TransitNEXT, an SNC subsidiary, won the contract to built the Trillium Line LRT expansion earlier this year, at a cost of $663 million. A long-term maintenance agreement puts the total contract to $1.6 billion.

City manager Steve Kanellakos sent a memo detailing the scoring of candidates after media and councillors had questions about the transparency of the procurement process.

Three finalists were in the running for the Trillium Line: TransitNEXT, Trillium Link, and Trillium Extension Alliance, and at the time, staff told council all three were compliant to technical requirements in the bid tender.

As Kanellakos’ memo reveals, TransitNEXT didn’t achieve the minimum 70 per cent technical scoring threshold to move through the process. TransitNEXT finished with technical scoring of 67.27 per cent, while Trillium Link received 85.78 per cent and Trillium Extension Alliance scored 84.91 per cent.

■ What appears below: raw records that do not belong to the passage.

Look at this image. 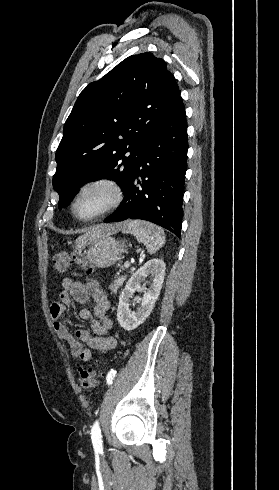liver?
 I'll return each mask as SVG.
<instances>
[{"mask_svg":"<svg viewBox=\"0 0 279 490\" xmlns=\"http://www.w3.org/2000/svg\"><path fill=\"white\" fill-rule=\"evenodd\" d=\"M124 224H104V226H93V228H87L83 236L77 238L75 244L77 248H85L91 240H98V238H105V236H111L116 234L119 230H123Z\"/></svg>","mask_w":279,"mask_h":490,"instance_id":"1","label":"liver"}]
</instances>
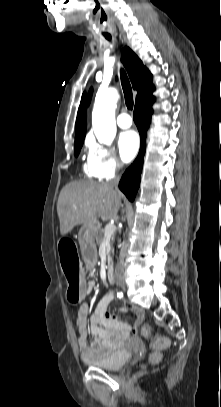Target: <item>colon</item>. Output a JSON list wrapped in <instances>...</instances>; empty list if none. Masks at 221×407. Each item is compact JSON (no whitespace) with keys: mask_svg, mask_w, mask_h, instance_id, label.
I'll list each match as a JSON object with an SVG mask.
<instances>
[{"mask_svg":"<svg viewBox=\"0 0 221 407\" xmlns=\"http://www.w3.org/2000/svg\"><path fill=\"white\" fill-rule=\"evenodd\" d=\"M59 253L61 265L69 284L67 304L68 306H80L81 300L84 298L82 291L83 282L80 273L79 259L73 242L69 239L61 240ZM142 335L154 349V352L149 358L150 363L154 364L159 362L161 359L160 351L169 346V340L154 336L148 325L142 327Z\"/></svg>","mask_w":221,"mask_h":407,"instance_id":"1","label":"colon"}]
</instances>
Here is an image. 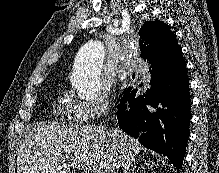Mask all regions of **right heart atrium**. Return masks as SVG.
Returning <instances> with one entry per match:
<instances>
[{"label": "right heart atrium", "instance_id": "d8ad5b80", "mask_svg": "<svg viewBox=\"0 0 219 173\" xmlns=\"http://www.w3.org/2000/svg\"><path fill=\"white\" fill-rule=\"evenodd\" d=\"M72 115L79 122H89L104 116L109 110V97L106 91L94 100H75L72 102Z\"/></svg>", "mask_w": 219, "mask_h": 173}]
</instances>
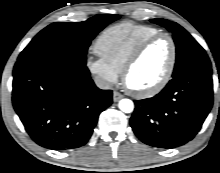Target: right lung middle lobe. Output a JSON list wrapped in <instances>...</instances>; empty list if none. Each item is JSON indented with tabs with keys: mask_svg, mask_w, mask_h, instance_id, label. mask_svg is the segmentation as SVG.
I'll list each match as a JSON object with an SVG mask.
<instances>
[{
	"mask_svg": "<svg viewBox=\"0 0 220 173\" xmlns=\"http://www.w3.org/2000/svg\"><path fill=\"white\" fill-rule=\"evenodd\" d=\"M119 15H98L84 22H56L39 32L20 53L18 60L60 53L86 64L91 40Z\"/></svg>",
	"mask_w": 220,
	"mask_h": 173,
	"instance_id": "1",
	"label": "right lung middle lobe"
}]
</instances>
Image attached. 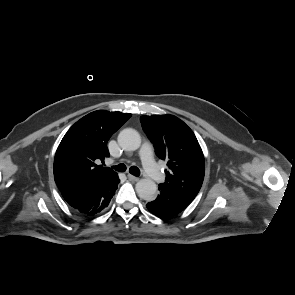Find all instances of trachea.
I'll return each mask as SVG.
<instances>
[{"label":"trachea","instance_id":"3493384b","mask_svg":"<svg viewBox=\"0 0 295 295\" xmlns=\"http://www.w3.org/2000/svg\"><path fill=\"white\" fill-rule=\"evenodd\" d=\"M114 170L118 171V172H125L126 171V166L125 164L121 163L119 165L113 166L112 167ZM129 172L134 175V176H139L140 175V170L139 168H137L136 166H131L129 168Z\"/></svg>","mask_w":295,"mask_h":295}]
</instances>
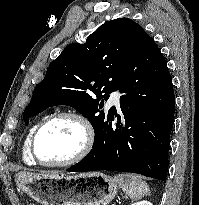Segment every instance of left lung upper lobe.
Listing matches in <instances>:
<instances>
[{"mask_svg": "<svg viewBox=\"0 0 199 205\" xmlns=\"http://www.w3.org/2000/svg\"><path fill=\"white\" fill-rule=\"evenodd\" d=\"M144 33L133 20L118 18L101 25L84 44L67 46L35 87L25 124L48 107L68 105L88 118L98 136L113 118L111 110H101L103 102L119 90Z\"/></svg>", "mask_w": 199, "mask_h": 205, "instance_id": "1", "label": "left lung upper lobe"}]
</instances>
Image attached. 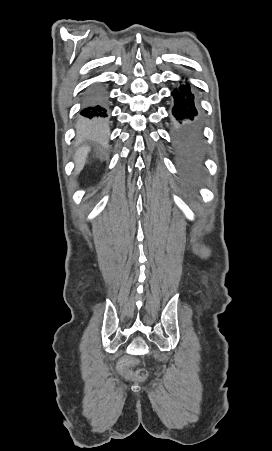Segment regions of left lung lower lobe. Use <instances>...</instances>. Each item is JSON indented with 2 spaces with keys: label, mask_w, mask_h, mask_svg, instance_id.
<instances>
[{
  "label": "left lung lower lobe",
  "mask_w": 272,
  "mask_h": 451,
  "mask_svg": "<svg viewBox=\"0 0 272 451\" xmlns=\"http://www.w3.org/2000/svg\"><path fill=\"white\" fill-rule=\"evenodd\" d=\"M180 81L171 95L174 99L172 114L175 121L172 125L175 153L178 159L186 164L198 162L196 146L198 136V109L192 85Z\"/></svg>",
  "instance_id": "0a47b994"
}]
</instances>
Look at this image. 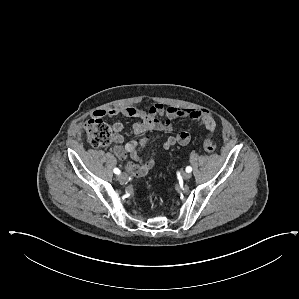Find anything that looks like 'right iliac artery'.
Returning <instances> with one entry per match:
<instances>
[{
	"label": "right iliac artery",
	"mask_w": 299,
	"mask_h": 299,
	"mask_svg": "<svg viewBox=\"0 0 299 299\" xmlns=\"http://www.w3.org/2000/svg\"><path fill=\"white\" fill-rule=\"evenodd\" d=\"M113 171H114V173L117 174V175L121 173V171H120L118 168H115Z\"/></svg>",
	"instance_id": "1"
}]
</instances>
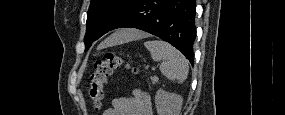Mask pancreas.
<instances>
[{
    "mask_svg": "<svg viewBox=\"0 0 285 115\" xmlns=\"http://www.w3.org/2000/svg\"><path fill=\"white\" fill-rule=\"evenodd\" d=\"M151 80H152V83L155 84L158 82V77L157 76H151Z\"/></svg>",
    "mask_w": 285,
    "mask_h": 115,
    "instance_id": "pancreas-1",
    "label": "pancreas"
}]
</instances>
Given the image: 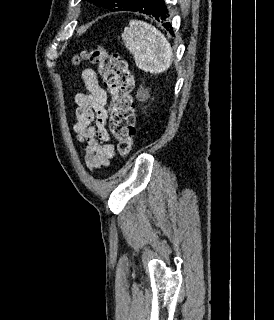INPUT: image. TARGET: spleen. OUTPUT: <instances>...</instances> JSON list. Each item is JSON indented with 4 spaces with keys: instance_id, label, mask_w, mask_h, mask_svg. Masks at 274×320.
I'll list each match as a JSON object with an SVG mask.
<instances>
[{
    "instance_id": "3e777b00",
    "label": "spleen",
    "mask_w": 274,
    "mask_h": 320,
    "mask_svg": "<svg viewBox=\"0 0 274 320\" xmlns=\"http://www.w3.org/2000/svg\"><path fill=\"white\" fill-rule=\"evenodd\" d=\"M125 48L133 54L139 70L161 74L172 64V48L165 36L146 22L131 20L121 36Z\"/></svg>"
}]
</instances>
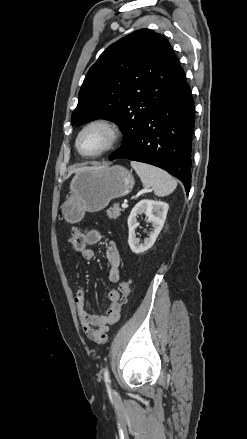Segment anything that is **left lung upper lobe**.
Returning <instances> with one entry per match:
<instances>
[{
  "label": "left lung upper lobe",
  "mask_w": 247,
  "mask_h": 439,
  "mask_svg": "<svg viewBox=\"0 0 247 439\" xmlns=\"http://www.w3.org/2000/svg\"><path fill=\"white\" fill-rule=\"evenodd\" d=\"M184 74L168 40L149 29L137 30L110 45L89 69L71 123L97 118L119 125L125 146L158 97Z\"/></svg>",
  "instance_id": "5c2ea615"
}]
</instances>
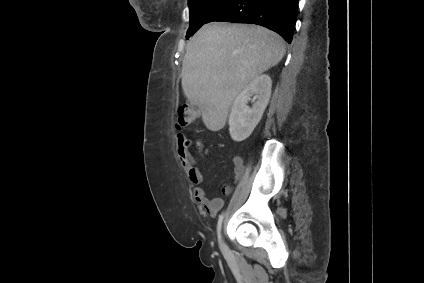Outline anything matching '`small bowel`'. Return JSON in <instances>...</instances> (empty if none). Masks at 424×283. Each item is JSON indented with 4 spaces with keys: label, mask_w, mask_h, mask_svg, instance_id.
<instances>
[{
    "label": "small bowel",
    "mask_w": 424,
    "mask_h": 283,
    "mask_svg": "<svg viewBox=\"0 0 424 283\" xmlns=\"http://www.w3.org/2000/svg\"><path fill=\"white\" fill-rule=\"evenodd\" d=\"M177 141V152L181 164L183 165L188 177L195 185L193 188V195L195 201L211 216H215L217 212L223 207L224 201L221 198L209 199L207 192L200 185L203 183V175L200 169L189 156V152L186 146V138L182 134L176 136ZM234 164V179L239 180L244 172L243 158L241 156H235L233 158ZM231 185L227 184L223 187V194L228 195L231 192Z\"/></svg>",
    "instance_id": "small-bowel-1"
}]
</instances>
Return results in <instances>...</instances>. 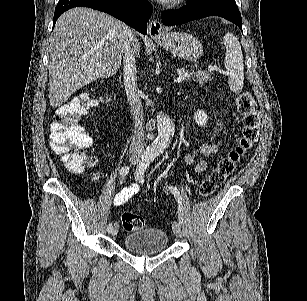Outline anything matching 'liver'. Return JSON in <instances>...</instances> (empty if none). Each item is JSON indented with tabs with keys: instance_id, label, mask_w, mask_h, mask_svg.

In explanation for letting TransitNEXT through the process, the memo to council explains that the steering committee received legal advice regarding the use of discretion in the RFP process that deemed the retention of TransitNEXT in the bidding process appropriate, because“the proponent’s technical submission had successfully completed the compliance review and it was advisable to mitigate the city’s exposure to legal challenges.”

When accounting for other factors, like financial scores TransitNEXT came out highest ranked overall.

Since March, when questions arose about the transparency of the procurement process on the Trillium Line, the city has been silent about the whole thing. In addition to questions about the scoring, questions arose as to whether staff even have the authority to allow a bidder who hasn’t met minimum thresholds through the process.

In response, Kanellakos’ memo said council often votes to delegate authority for decisions of that nature to staff, so they don’t have to get approval each time on large projects. Auditor general Ken Hughes is looking into the authority staff were given in this particular case, and the procurement process as a whole.